テストドライブ(サービスドライブサイクルという)の方法
  1. エンジンをスタートさせる。
  2. エアコンのスイッチが入っている場合にはすぐに切る。
  3. ステアリングを動かしたりデフロスターを入れたりしないで2分間アイドルさせる。
  4. クーラントが摂氏80度を上回るのを待つ。 (このステップは2回目、3回目のサイクルでエンジンが暖まっている場合には省略)

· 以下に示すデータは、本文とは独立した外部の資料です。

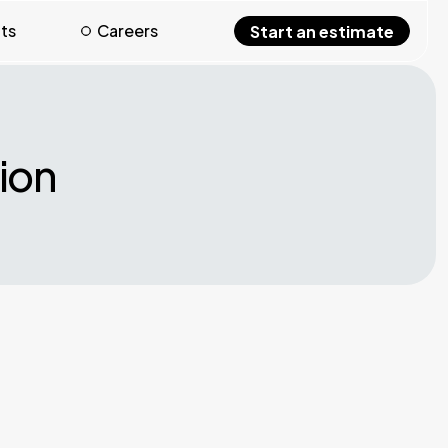
hts
Careers
Start an estimate
ion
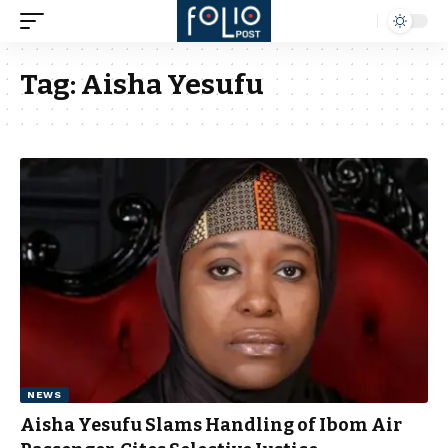
Tag:
Aisha Yesufu
NEWS
Aisha Yesufu Slams Handling of Ibom Air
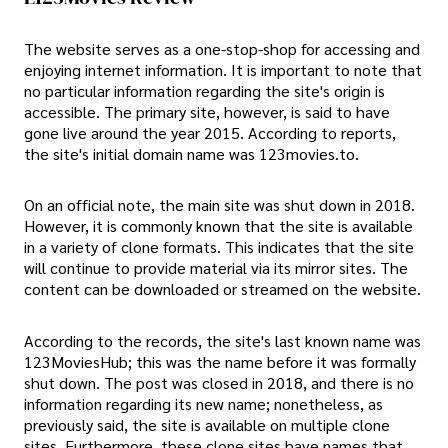
The website serves as a one-stop-shop for accessing and
enjoying internet information. It is important to note that
no particular information regarding the site's origin is
accessible. The primary site, however, is said to have
gone live around the year 2015. According to reports,
the site's initial domain name was 123movies.to.
On an official note, the main site was shut down in 2018.
However, it is commonly known that the site is available
in a variety of clone formats. This indicates that the site
will continue to provide material via its mirror sites. The
content can be downloaded or streamed on the website.
According to the records, the site's last known name was
123MoviesHub; this was the name before it was formally
shut down. The post was closed in 2018, and there is no
information regarding its new name; nonetheless, as
previously said, the site is available on multiple clone
sites. Furthermore, these clone sites have names that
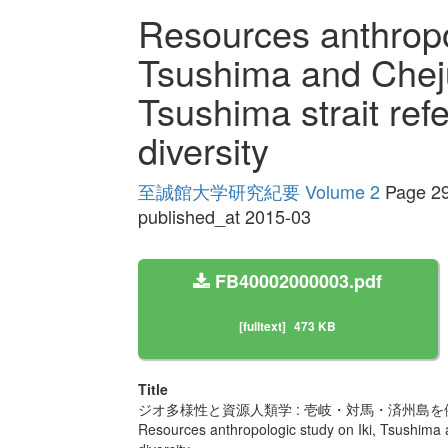
Resources anthropol
Tsushima and Cheju
Tsushima strait refe
diversity
至誠館大学研究紀要 Volume 2
Page 29
published_at 2015-03
FB40002000003.pdf
[fulltext]
473 KB
Title
ジオ多様性と資源人類学 : 壱岐・対馬・済州島を
Resources anthropologic study on Iki, Tsushima an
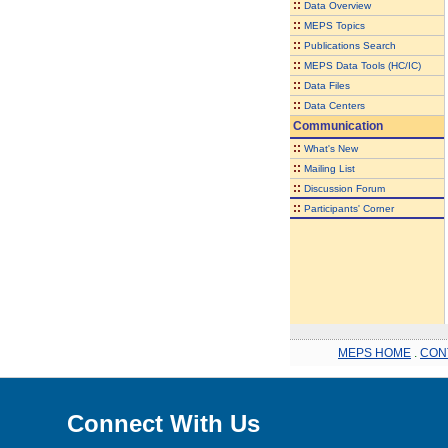
::
Data Overview
::
MEPS Topics
::
Publications Search
::
MEPS Data Tools (HC/IC)
::
Data Files
::
Data Centers
Communication
::
What's New
::
Mailing List
::
Discussion Forum
::
Participants' Corner
MEPS HOME
.
CON
Connect With Us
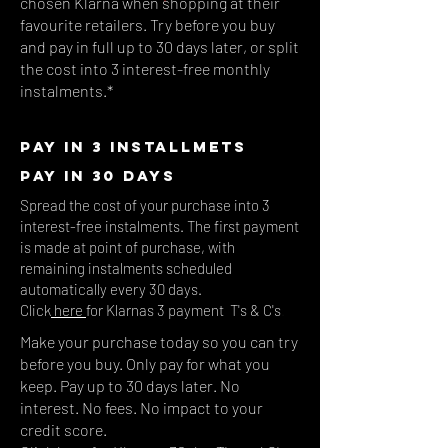
chosen Klarna when shopping at their
favourite retailers. Try before you buy
and pay in full up to 30 days later, or split
the cost into 3 interest-free monthly
instalments.*
PAY IN 3 INSTALLMETS
PAY IN 30 DAYS
Spread the cost of your purchase into 3
interest-free instalments. The first payment
is made at point of purchase, with
remaining instalments scheduled
automatically every 30
days.
Click
here
for Klarnas 3 payment T's & C's
.
Make your purchase today so you can try
before you buy. Only pay for what you
keep. Pay up to 30 days later. No
interest. No fees. No impact to your
credit score.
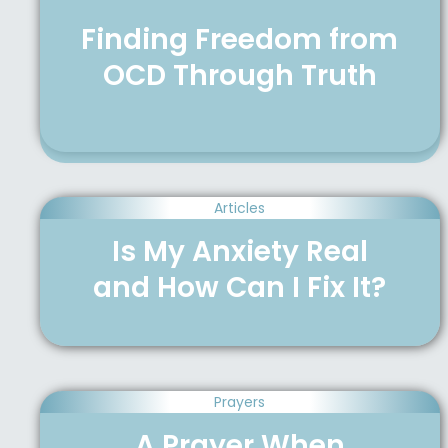
Finding Freedom from
OCD Through Truth
Articles
Is My Anxiety Real
and How Can I Fix It?
Prayers
A Prayer When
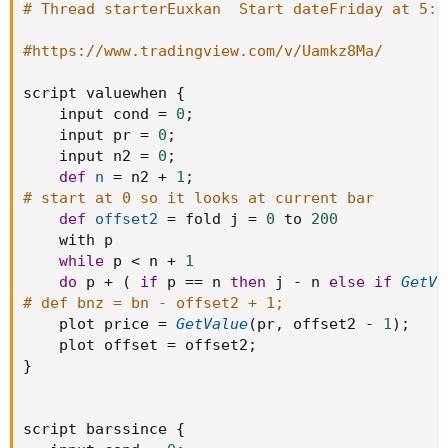
# Thread starterEuxkan  Start dateFriday at 5:4
TopBox = valuewhen(barssince(high>k1[1])==boxp-2 and
box1, NH, 0)
#https://www.tradingview.com/v/Uamkz8Ma/
BottomBox = valuewhen(barssince(high>k1[1])==boxp-2
and box1, LL, 0)
script valuewhen 
{
    input cond 
=
0
;
plot(TopBox, linewidth=2, color=#00FF00, title="TopBox")
    input pr 
=
0
;
plot(BottomBox, linewidth=2, color=#FF0000,
    input n2 
=
0
;
title="BottomBox")
def
n
=
 n2 
+
1
;
# start at 0 so it looks at current bar
if crossover(close,TopBox)
def
offset2
=
 fold j 
=
0
 to 
200
strategy.entry("Long", strategy.long, comment="Long")
    with p

while
 p 
<
 n 
+
1
if crossunder(close,BottomBox)
do
 p 
+
(
if
 p 
==
 n 
then
 j 
-
 n 
else
if
GetVa
strategy.entry("Short", strategy.short, comment="Short")
# def bnz = bn - offset2 + 1;
    plot price 
=
GetValue
(
pr
,
 offset2 
-
1
)
;
    plot offset 
=
 offset2
;
}
script barssince 
{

  5. ギアセレクターDで55km/hに加速し、1分間速度を保つ。
  6. ギアセレクターDのまま70km/hに加速し、10秒間速度を保つ。
  7. ギアセレクターDのまま90km/hに加速し、1分間速度を保つ。
  8. 減速し、ギアセレクター3か2で3,000回転以上を10秒間保つ。 (オーバーレブをさせないよう十分に減速してからシフトダウンすること)
  9. 穏やかに停止する。
  10. ギアセレクターDで、(キックダウンスイッチを踏まないように)おだやかに且つなるべくスロットルをあけて35km/hまで加速し停止するのを4回連続して行なう。
  11. 普通の速度で、ギアセレクターで2−3−Dの変速を(2速から3速で1回、3 速から4速で1回というふうに)2回と数え、シフトアップとダウンの合計で40回変速されるまで運転する。
  12. 停止する。
  13. ギアセレクターNで、エンジンを1,500-1,700回転に1分間保つ。

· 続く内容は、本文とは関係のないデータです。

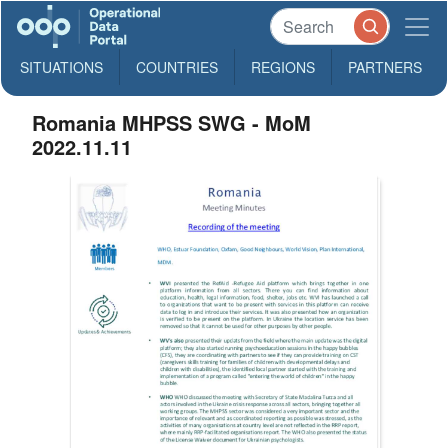
SITUATIONS
COUNTRIES
REGIONS
PARTNERS
Romania MHPSS SWG - MoM
2022.11.11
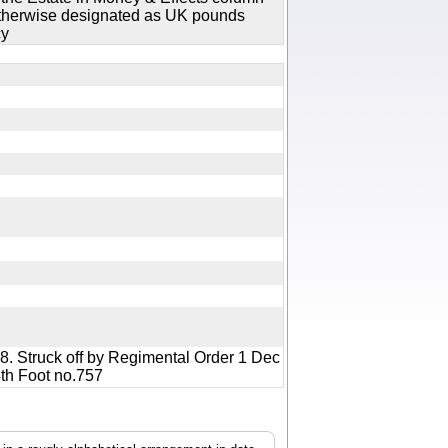
 otherwise designated as UK pounds
cy
8. Struck off by Regimental Order 1 Dec
04th Foot no.757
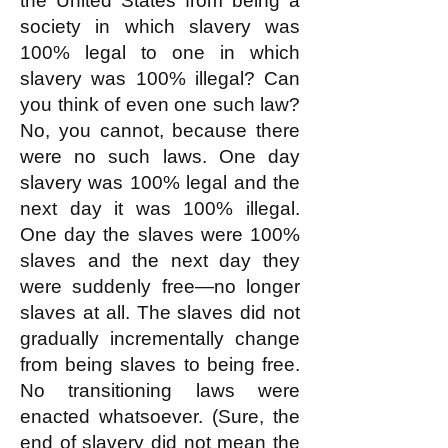
the United States from being a
society in which slavery was
100% legal to one in which
slavery was 100% illegal? Can
you think of even one such law?
No, you cannot, because there
were no such laws. One day
slavery was 100% legal and the
next day it was 100% illegal.
One day the slaves were 100%
slaves and the next day they
were suddenly free—no longer
slaves at all. The slaves did not
gradually incrementally change
from being slaves to being free.
No transitioning laws were
enacted whatsoever. (Sure, the
end of slavery did not mean the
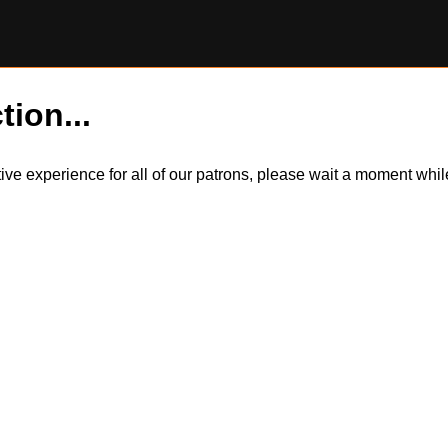
tion...
itive experience for all of our patrons, please wait a moment wh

  14. ギアセレクターPで、最低2分間アイドルさせる。
  15. OBD IIスキャンツールでDTCを読み取る。
  16. エンジンを切る。
OBD IIスキャンツール(DTC読み取り機、これで警告灯のリセットも行なう)がない場合でも、警告灯が点灯するかどうかのテストにサービスドライブサイクルは有効です。 上記速度は約3km/hの違いがあってもテスト結果に問題はありませんが、速度を保つ為にスロットルを動かしてはいけません。 この為、交通量のない平坦な高速路を見つけることが重要です。


注意!
言うまでもないことですが、このテストより安全が優先します。 安全なテストコースを見つけ、速度計の表示を読み時間を計ってもらえる同乗者を確保し、少しでも危険のおそれがある場合には即座にテストを中止する気構えを持ったうえで、くれぐれも事故のないようにテストを行なってください。 事故の責任は運転者がとらなければなりません。

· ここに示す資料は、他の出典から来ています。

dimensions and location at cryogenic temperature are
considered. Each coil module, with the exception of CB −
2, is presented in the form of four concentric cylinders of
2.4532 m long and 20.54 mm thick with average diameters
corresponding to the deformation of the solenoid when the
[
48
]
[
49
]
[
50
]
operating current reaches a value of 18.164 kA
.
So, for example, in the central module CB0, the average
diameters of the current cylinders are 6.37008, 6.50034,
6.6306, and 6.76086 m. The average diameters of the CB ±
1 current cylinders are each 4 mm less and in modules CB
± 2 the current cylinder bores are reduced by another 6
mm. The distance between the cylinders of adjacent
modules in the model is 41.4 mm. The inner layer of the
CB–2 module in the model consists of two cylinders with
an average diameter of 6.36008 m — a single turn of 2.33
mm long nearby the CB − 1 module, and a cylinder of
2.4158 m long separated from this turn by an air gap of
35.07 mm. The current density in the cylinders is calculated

故障、その他このテストに関わる問題についてJaguar Cars Ltd., Jaguar Japan Ltd.
Jaguar Daimler Heritage Trust, Jaguar & Daimler Owners Club of Japan.
及び筆者は一切の責任を負いません。


「ダイアグノース用テストドライブ」についてはX300さんの原稿を元に一部Masaが追加、修正しております。